Write out every entry precisely as given, leaving the pictures out.

## [Data for the task]
* * *

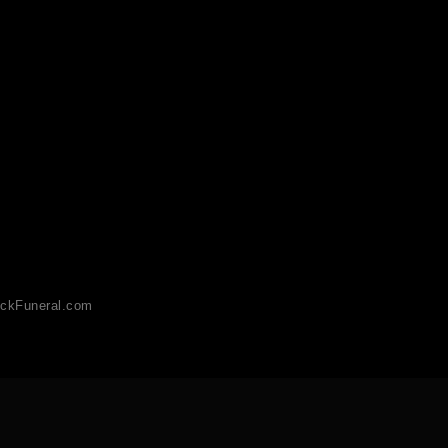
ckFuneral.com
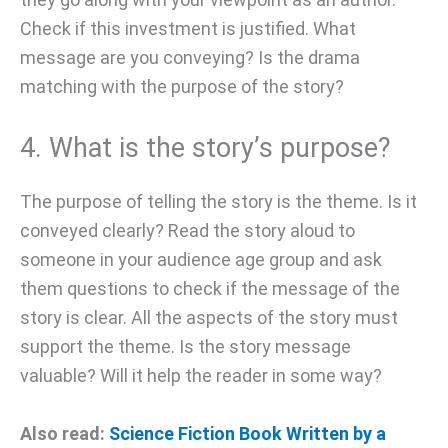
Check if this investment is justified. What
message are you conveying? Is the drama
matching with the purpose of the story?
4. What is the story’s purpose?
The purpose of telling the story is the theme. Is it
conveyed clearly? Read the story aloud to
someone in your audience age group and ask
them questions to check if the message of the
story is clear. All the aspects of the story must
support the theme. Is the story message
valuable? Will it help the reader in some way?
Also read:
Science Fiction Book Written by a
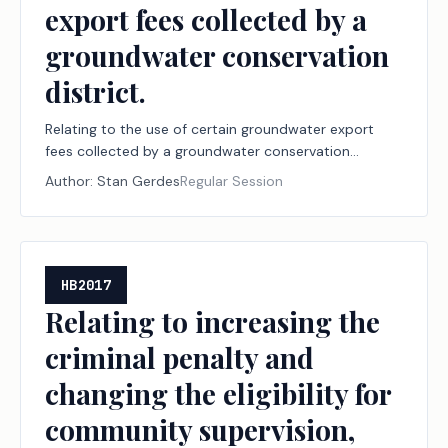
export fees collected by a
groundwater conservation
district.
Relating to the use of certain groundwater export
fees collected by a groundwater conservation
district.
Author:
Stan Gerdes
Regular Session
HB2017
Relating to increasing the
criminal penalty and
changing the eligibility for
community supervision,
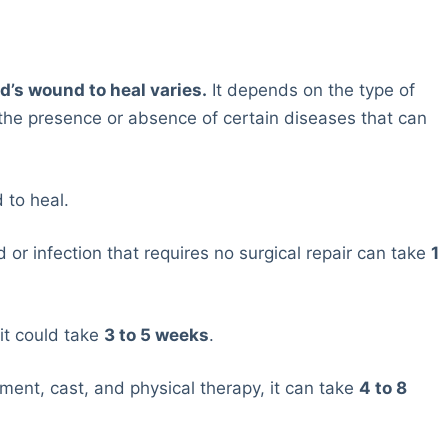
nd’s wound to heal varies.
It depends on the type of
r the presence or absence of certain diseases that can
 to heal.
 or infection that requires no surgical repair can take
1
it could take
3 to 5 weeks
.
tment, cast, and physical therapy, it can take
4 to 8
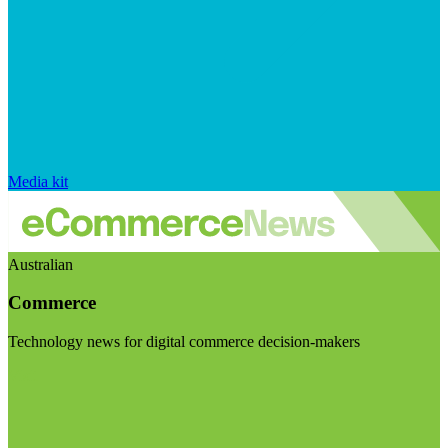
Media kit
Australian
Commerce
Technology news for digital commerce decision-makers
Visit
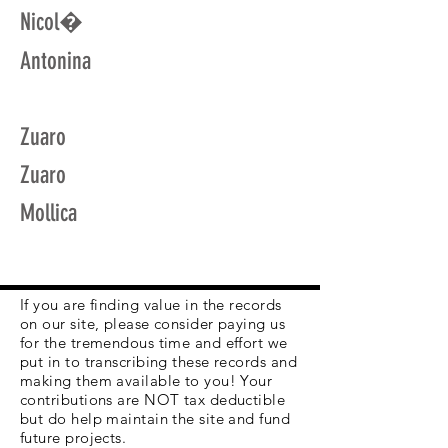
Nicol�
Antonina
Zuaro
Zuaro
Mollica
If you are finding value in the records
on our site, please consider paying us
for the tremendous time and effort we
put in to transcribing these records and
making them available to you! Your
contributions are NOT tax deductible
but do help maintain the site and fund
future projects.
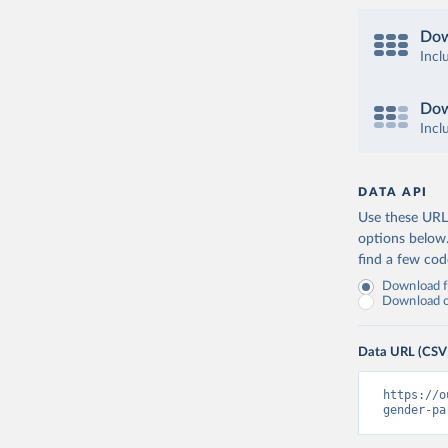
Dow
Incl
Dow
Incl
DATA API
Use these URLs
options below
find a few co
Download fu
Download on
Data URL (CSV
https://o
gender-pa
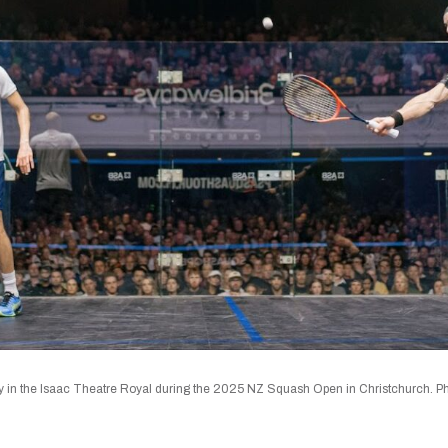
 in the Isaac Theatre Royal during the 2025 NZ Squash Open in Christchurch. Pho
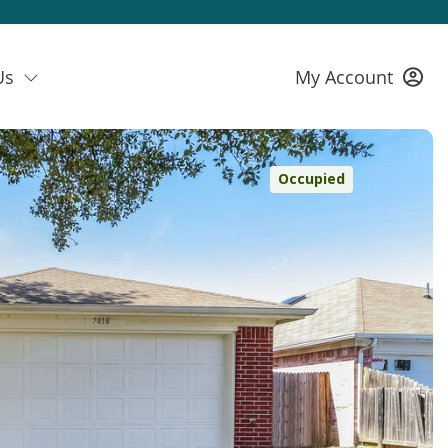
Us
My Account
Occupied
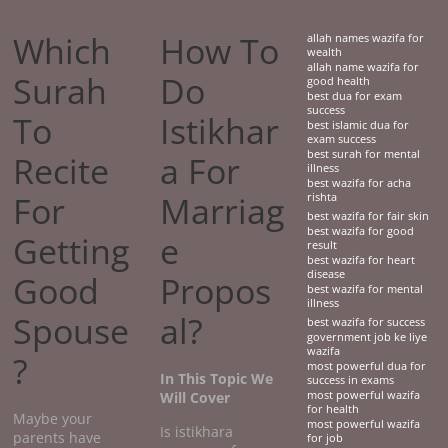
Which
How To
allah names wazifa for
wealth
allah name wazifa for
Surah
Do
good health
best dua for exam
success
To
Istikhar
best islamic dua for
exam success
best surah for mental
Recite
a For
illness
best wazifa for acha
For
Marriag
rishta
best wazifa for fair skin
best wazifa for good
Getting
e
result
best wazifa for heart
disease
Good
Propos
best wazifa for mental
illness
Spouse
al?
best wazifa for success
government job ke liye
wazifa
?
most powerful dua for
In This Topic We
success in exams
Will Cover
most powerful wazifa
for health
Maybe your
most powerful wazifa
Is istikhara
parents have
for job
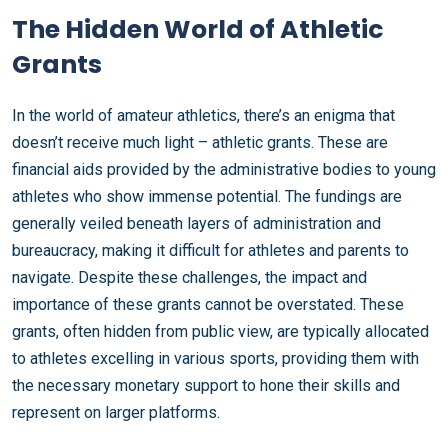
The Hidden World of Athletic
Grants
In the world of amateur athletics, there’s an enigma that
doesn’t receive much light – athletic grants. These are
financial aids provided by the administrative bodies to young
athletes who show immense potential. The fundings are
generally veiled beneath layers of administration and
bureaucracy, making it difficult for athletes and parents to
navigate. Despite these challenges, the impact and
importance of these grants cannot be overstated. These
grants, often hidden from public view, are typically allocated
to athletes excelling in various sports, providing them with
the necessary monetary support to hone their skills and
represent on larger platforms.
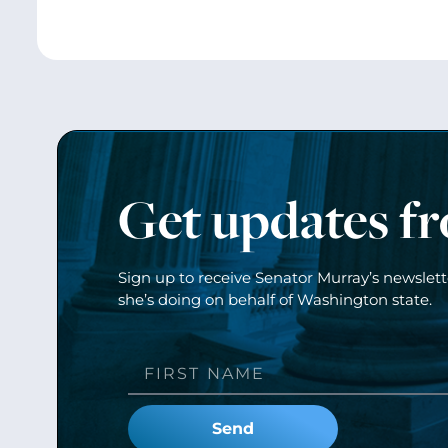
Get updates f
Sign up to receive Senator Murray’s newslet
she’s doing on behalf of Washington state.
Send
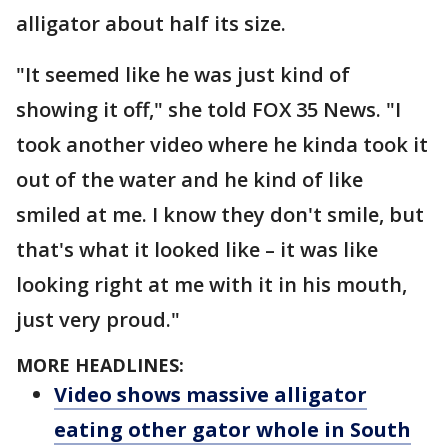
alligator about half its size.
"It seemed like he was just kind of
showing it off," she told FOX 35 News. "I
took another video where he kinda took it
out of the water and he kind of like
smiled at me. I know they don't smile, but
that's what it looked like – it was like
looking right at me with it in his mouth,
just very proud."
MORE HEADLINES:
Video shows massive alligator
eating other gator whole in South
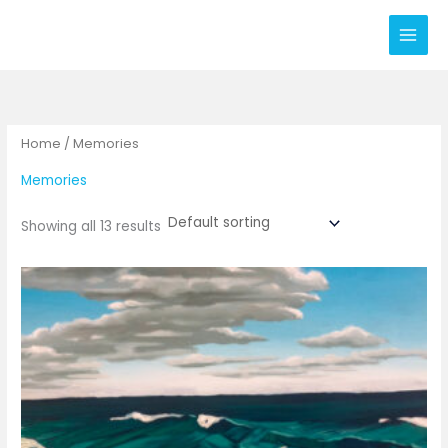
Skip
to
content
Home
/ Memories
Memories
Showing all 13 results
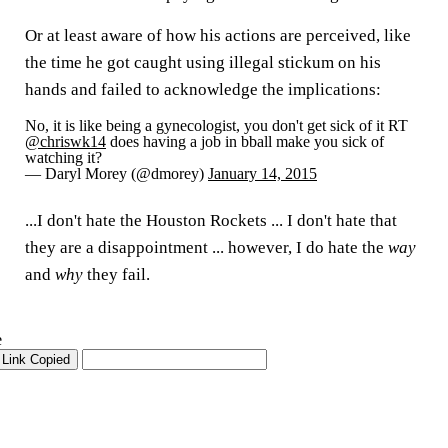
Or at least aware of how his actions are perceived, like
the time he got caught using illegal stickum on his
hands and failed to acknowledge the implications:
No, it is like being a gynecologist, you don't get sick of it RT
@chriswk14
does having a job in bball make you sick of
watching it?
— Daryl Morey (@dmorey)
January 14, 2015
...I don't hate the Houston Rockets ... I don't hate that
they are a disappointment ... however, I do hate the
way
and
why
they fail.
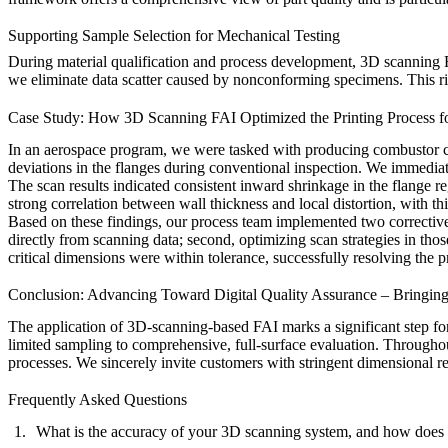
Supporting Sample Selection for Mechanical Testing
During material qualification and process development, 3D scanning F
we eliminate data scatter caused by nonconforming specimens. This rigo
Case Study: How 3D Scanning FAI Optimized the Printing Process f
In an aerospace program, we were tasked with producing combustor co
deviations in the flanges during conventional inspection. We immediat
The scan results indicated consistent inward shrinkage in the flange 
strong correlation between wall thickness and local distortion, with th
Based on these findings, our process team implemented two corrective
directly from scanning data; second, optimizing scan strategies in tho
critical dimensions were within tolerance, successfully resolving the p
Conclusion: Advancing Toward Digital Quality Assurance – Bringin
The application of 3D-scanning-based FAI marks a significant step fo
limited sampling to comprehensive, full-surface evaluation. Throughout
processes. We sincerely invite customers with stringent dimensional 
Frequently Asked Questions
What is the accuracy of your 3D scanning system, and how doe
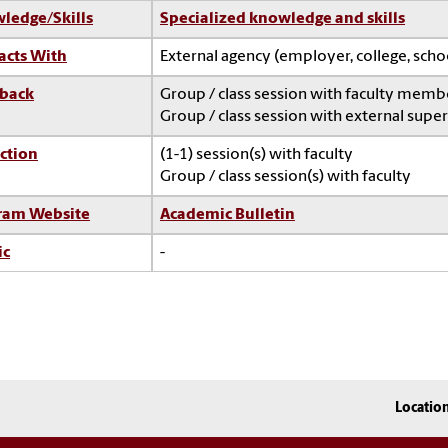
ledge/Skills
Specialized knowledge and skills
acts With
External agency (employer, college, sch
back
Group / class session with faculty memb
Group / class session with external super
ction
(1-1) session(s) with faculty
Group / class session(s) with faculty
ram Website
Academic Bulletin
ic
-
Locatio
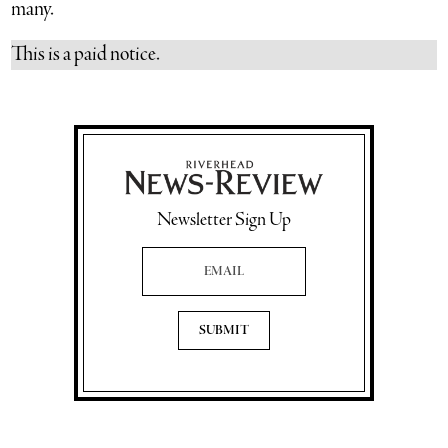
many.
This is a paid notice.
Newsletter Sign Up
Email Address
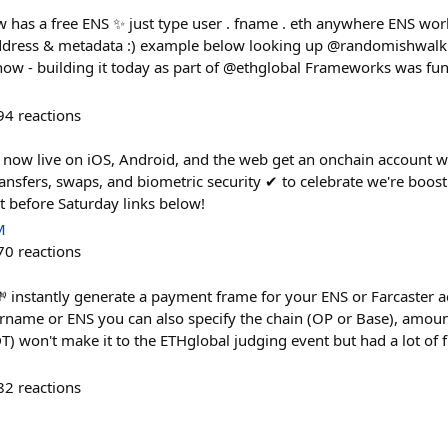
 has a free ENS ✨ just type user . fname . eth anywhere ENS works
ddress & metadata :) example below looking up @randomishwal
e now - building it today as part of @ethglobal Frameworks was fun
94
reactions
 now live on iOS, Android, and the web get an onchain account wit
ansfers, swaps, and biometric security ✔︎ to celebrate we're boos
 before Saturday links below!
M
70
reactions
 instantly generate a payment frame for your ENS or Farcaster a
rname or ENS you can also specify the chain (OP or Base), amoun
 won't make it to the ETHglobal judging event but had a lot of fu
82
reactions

* * *

## [Solution for this exercise]
ckFuneral.com
Check if this investment is justified. What
message are you conveying? Is the drama
matching with the purpose of the story?
4. What is the story’s purpose?
The purpose of telling the story is the theme. Is it
conveyed clearly? Read the story aloud to
someone in your audience age group and ask
them questions to check if the message of the
story is clear. All the aspects of the story must
support the theme. Is the story message
valuable? Will it help the reader in some way?
Also read:
Science Fiction Book Written by a
export fees collected by a
groundwater conservation
district.
Relating to the use of certain groundwater export
fees collected by a groundwater conservation
district.
Author:
Stan Gerdes
Regular Session
HB2017
Relating to increasing the
criminal penalty and
changing the eligibility for
community supervision,
nd’s wound to heal varies.
It depends on the type of
r the presence or absence of certain diseases that can
 to heal.
 or infection that requires no surgical repair can take
1
it could take
3 to 5 weeks
.
tment, cast, and physical therapy, it can take
4 to 8
Media kit
Australian
Commerce
Technology news for digital commerce decision-makers
Visit
Nicol�
Antonina
Zuaro
Zuaro
Mollica
If you are finding value in the records
on our site, please consider paying us
for the tremendous time and effort we
put in to transcribing these records and
making them available to you! Your
contributions are NOT tax deductible
but do help maintain the site and fund
future projects.
Dow
Incl
Dow
Incl
DATA API
Use these URLs
options below
find a few co
Download fu
Download on
Data URL (CSV
https://o
gender-pa
 in the Isaac Theatre Royal during the 2025 NZ Squash Open in Christchurch. Pho
Us
My Account
Occupied
Which
How To
allah names wazifa for
wealth
allah name wazifa for
Surah
Do
good health
best dua for exam
success
To
Istikhar
best islamic dua for
exam success
best surah for mental
Recite
a For
illness
best wazifa for acha
For
Marriag
rishta
best wazifa for fair skin
best wazifa for good
Getting
e
result
best wazifa for heart
disease
Good
Propos
best wazifa for mental
illness
Spouse
al?
best wazifa for success
government job ke liye
wazifa
?
most powerful dua for
In This Topic We
success in exams
Will Cover
most powerful wazifa
for health
Maybe your
most powerful wazifa
Is istikhara
parents have
for job
The Hidden World of Athletic
Grants
In the world of amateur athletics, there’s an enigma that
doesn’t receive much light – athletic grants. These are
financial aids provided by the administrative bodies to young
athletes who show immense potential. The fundings are
generally veiled beneath layers of administration and
bureaucracy, making it difficult for athletes and parents to
navigate. Despite these challenges, the impact and
importance of these grants cannot be overstated. These
grants, often hidden from public view, are typically allocated
to athletes excelling in various sports, providing them with
the necessary monetary support to hone their skills and
represent on larger platforms.
Get updates f
Sign up to receive Senator Murray’s newslet
she’s doing on behalf of Washington state.
Send
alligator about half its size.
"It seemed like he was just kind of
showing it off," she told FOX 35 News. "I
took another video where he kinda took it
out of the water and he kind of like
smiled at me. I know they don't smile, but
that's what it looked like – it was like
looking right at me with it in his mouth,
just very proud."
MORE HEADLINES:
Video shows massive alligator
eating other gator whole in South
Skip
to
content
Home
/ Memories
Memories
Showing all 13 results
Or at least aware of how his actions are perceived, like
the time he got caught using illegal stickum on his
hands and failed to acknowledge the implications:
No, it is like being a gynecologist, you don't get sick of it RT
@chriswk14
does having a job in bball make you sick of
watching it?
— Daryl Morey (@dmorey)
January 14, 2015
...I don't hate the Houston Rockets ... I don't hate that
they are a disappointment ... however, I do hate the
way
and
why
they fail.
Supporting Sample Selection for Mechanical Testing
During material qualification and process development, 3D scanning F
we eliminate data scatter caused by nonconforming specimens. This rigo
Case Study: How 3D Scanning FAI Optimized the Printing Process f
In an aerospace program, we were tasked with producing combustor co
deviations in the flanges during conventional inspection. We immediat
The scan results indicated consistent inward shrinkage in the flange 
strong correlation between wall thickness and local distortion, with th
Based on these findings, our process team implemented two corrective
directly from scanning data; second, optimizing scan strategies in tho
critical dimensions were within tolerance, successfully resolving the p
Conclusion: Advancing Toward Digital Quality Assurance – Bringin
The application of 3D-scanning-based FAI marks a significant step fo
limited sampling to comprehensive, full-surface evaluation. Throughout
processes. We sincerely invite customers with stringent dimensional 
Frequently Asked Questions
What is the accuracy of your 3D scanning system, and how doe
ledge/Skills
Specialized knowledge and skills
acts With
External agency (employer, college, sch
back
Group / class session with faculty memb
Group / class session with external super
ction
(1-1) session(s) with faculty
Group / class session(s) with faculty
ram Website
Academic Bulletin
ic
-
Locatio
many.
This is a paid notice.
Newsletter Sign Up
Email Address
 has a free ENS ✨ just type user . fname . eth anywhere ENS works
ddress & metadata :) example below looking up @randomishwal
e now - building it today as part of @ethglobal Frameworks was fun
94
reactions
 now live on iOS, Android, and the web get an onchain account wit
ansfers, swaps, and biometric security ✔︎ to celebrate we're boos
 before Saturday links below!
M
70
reactions
 instantly generate a payment frame for your ENS or Farcaster a
rname or ENS you can also specify the chain (OP or Base), amoun
 won't make it to the ETHglobal judging event but had a lot of fu
82
reactions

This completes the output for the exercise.